I wanted to share the part of her story that belongs to all of us, not just write it, or tell it, but book a theatre, perform it. No idea how to do the above.

Intention is hugely underrated. Intention is everything. I made an intention to build a rocket and explore the universe and that same universe began sending me parts to build to help complete it. I’m not sure how this works all I know is that you work diligently on building that rocket knowing that one day it will take off. It will.

If you build that rocket with conviction, the parts to needed to finish it come faster.

Now, what I’m not sure about is if the rocket will explode mid-air, or light up my world and help me see a bigger universe. It doesn’t matter. When I am 62, I want to be able to invite someone in and show them my dreams, the ones that have come to fruition and the broken ones that have made me stronger.

 

This is a story of not doing. Just playing. Not knowing where the road will lead, if anywhere….

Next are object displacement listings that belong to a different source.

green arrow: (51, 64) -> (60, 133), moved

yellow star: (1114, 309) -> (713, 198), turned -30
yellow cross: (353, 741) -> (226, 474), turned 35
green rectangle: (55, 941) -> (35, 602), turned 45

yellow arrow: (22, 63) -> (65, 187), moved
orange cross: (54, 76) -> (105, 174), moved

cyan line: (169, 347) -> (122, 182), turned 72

The first thing you need to know about me is I am a doer. I make things happen. I gave up my job as a management consultant to publish my first book. It got rejected by every publisher so I set up a publishing company and PR company, gave myself various alter egos, hyped the novel under an alias, got it into the book charts and then signed a three book deal with HarperCollins. This was all whilst putting on a suit and pretending to go to work.

I then went on to set up a company that teaches leaders all over the world how to tell great stories. Seven years into it, I felt I had lost my edge.

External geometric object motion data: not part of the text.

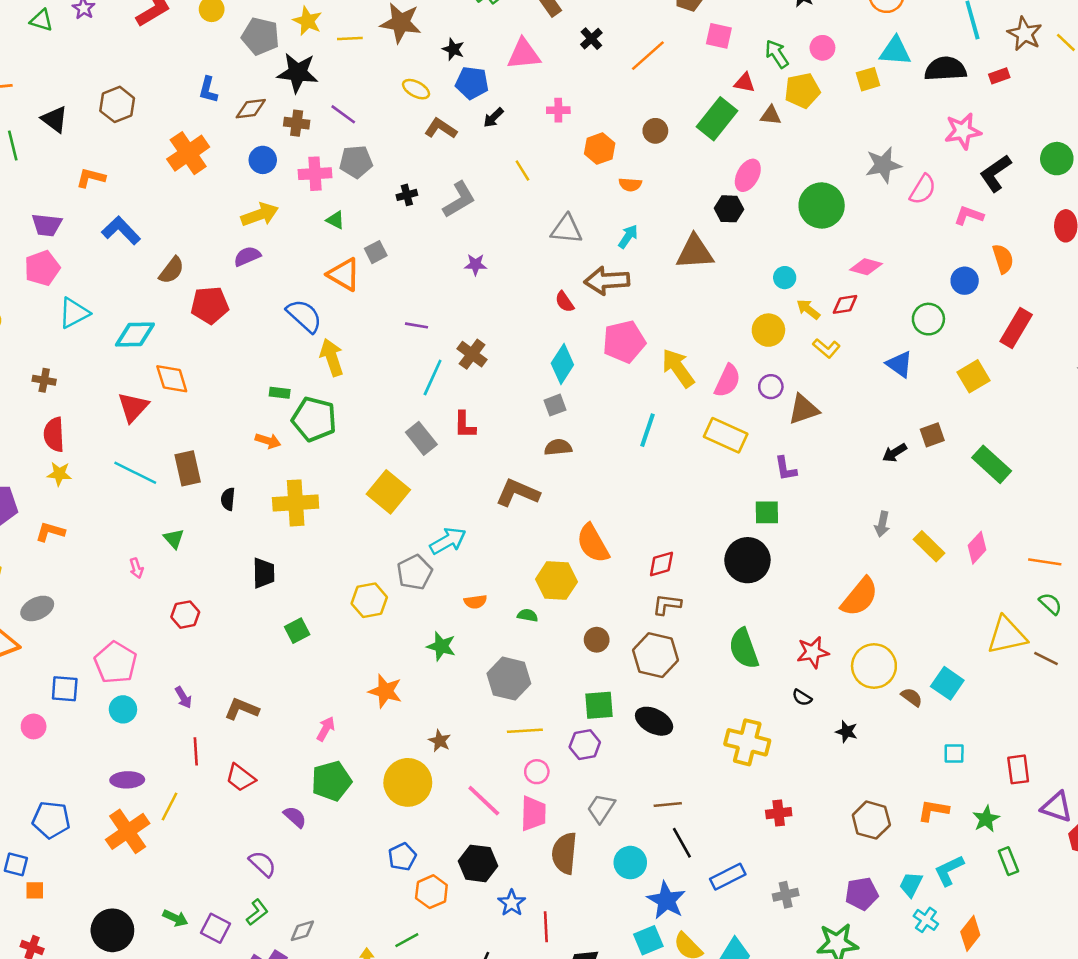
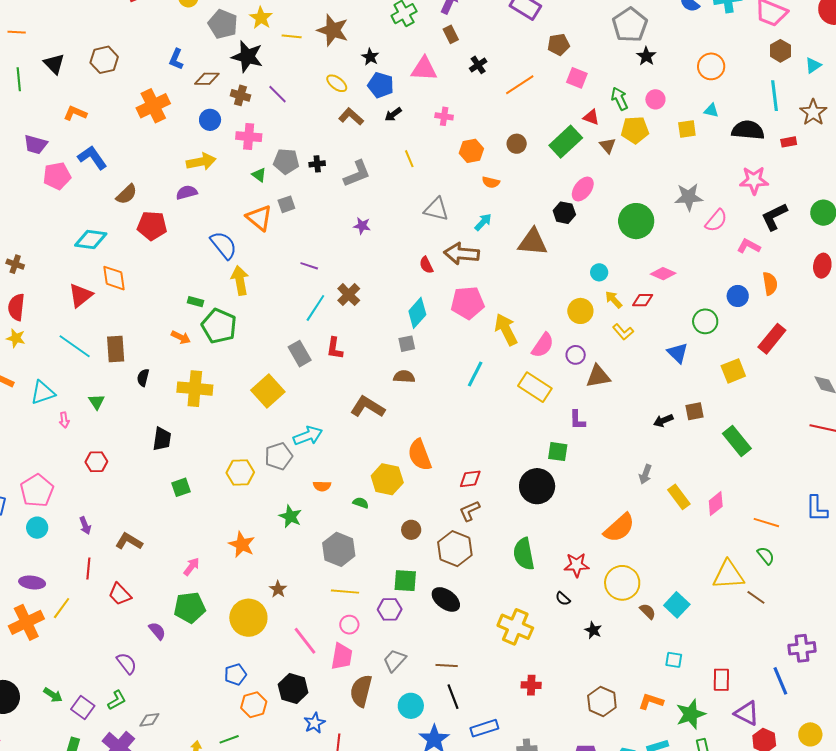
cyan triangle: (895, 51) -> (711, 110), size x0.6
brown triangle: (771, 115) -> (608, 145), turned 36
gray pentagon: (356, 162) -> (286, 161), moved
pink pentagon: (42, 268) -> (57, 176), moved
cyan triangle: (74, 313) -> (43, 393), moved
brown L-shape: (667, 605) -> (470, 511), turned -40
green star: (986, 819) -> (691, 714), size x1.4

I feared stopping. Just stopping. What would happen to the carefully constructed edifice that kept me so busy, kept everything so contained and controlled? Would it crumble and reveal someone who is not what they appeared to be.

So I stopped. I read, I walked. I had time to have lengthy conversations with people.

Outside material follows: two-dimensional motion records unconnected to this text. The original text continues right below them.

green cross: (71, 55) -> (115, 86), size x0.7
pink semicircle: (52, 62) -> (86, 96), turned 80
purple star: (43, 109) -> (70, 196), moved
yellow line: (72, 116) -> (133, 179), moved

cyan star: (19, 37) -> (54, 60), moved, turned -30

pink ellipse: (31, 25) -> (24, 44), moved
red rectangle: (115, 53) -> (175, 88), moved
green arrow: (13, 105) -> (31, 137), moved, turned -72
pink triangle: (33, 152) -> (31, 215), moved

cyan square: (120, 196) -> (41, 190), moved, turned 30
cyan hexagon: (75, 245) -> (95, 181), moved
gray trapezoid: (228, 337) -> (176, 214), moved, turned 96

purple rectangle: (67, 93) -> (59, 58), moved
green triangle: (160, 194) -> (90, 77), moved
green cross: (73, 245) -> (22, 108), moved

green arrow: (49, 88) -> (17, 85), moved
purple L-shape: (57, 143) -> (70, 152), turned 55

One day, I heard a story about a 62 year old woman who had created an extraordinary façade of happiness only to reveal that for her entire adult life she lived a parallel life in her imagination. Her story would not leave me so I began writing.

I’m not entirely sure what possessed me to buy a wig and glasses from ebay but one afternoon, I sat with them on and began to fictionalize her story and started to create a character just to see what it would feel like to play.

I’m not denying that there must have been some thought in my goal-oriented self that said, “I will put this play on.” However, at this point, this was not my intention. My intention was merely to give myself an opportunity to play and not feel guilty about it.

I signed up to an acting course which taught using the Meisner technique. It is all about being present and responding to what comes up honestly. After a few months, I asked the course Director if she thought I could play a 62 year old woman. She didn’t really answer the question but told me to just go away and learn the script. I thought, what a discipline to try and learn 50 pages.

Every day for three months I walked and learned lines. I would forget huge chunks and I thought that’s what we do with our lives, edit out the bits we don’t like and construct acceptable versions of ourselves. I would go over and over the lines I had forgotten and sometimes memories that I had long erased, came back to me. It was for me, an exercise in acceptance, presence and in simplicity. What are you doing these days?” People would ask.

“I am learning lines.”

“For what?”

“For learning lines.”

After I knew these lines backwards, I went back to the Director.

“Honestly, I didn’t think you would do it. Let’s put this show on.” She said.

It is an ongoing journey with the destination unknown. The carefully constructed edifice is exposed and I have found rooms in myself that I didn’t even know existed; some have been dark and scary. In others, I have found laughter. All I know is that windows have been opened and doors unlocked.

The show has been put in for festivals and has a life of its own and I have learnt that the places we fear exploring are perhaps the places that hold our greatest gifts.


Preethi Nair is performing her play, “Sari: The Whole Five Yards” at the Tristan Bates Theatre, Covent Garden, London from 7–12th August.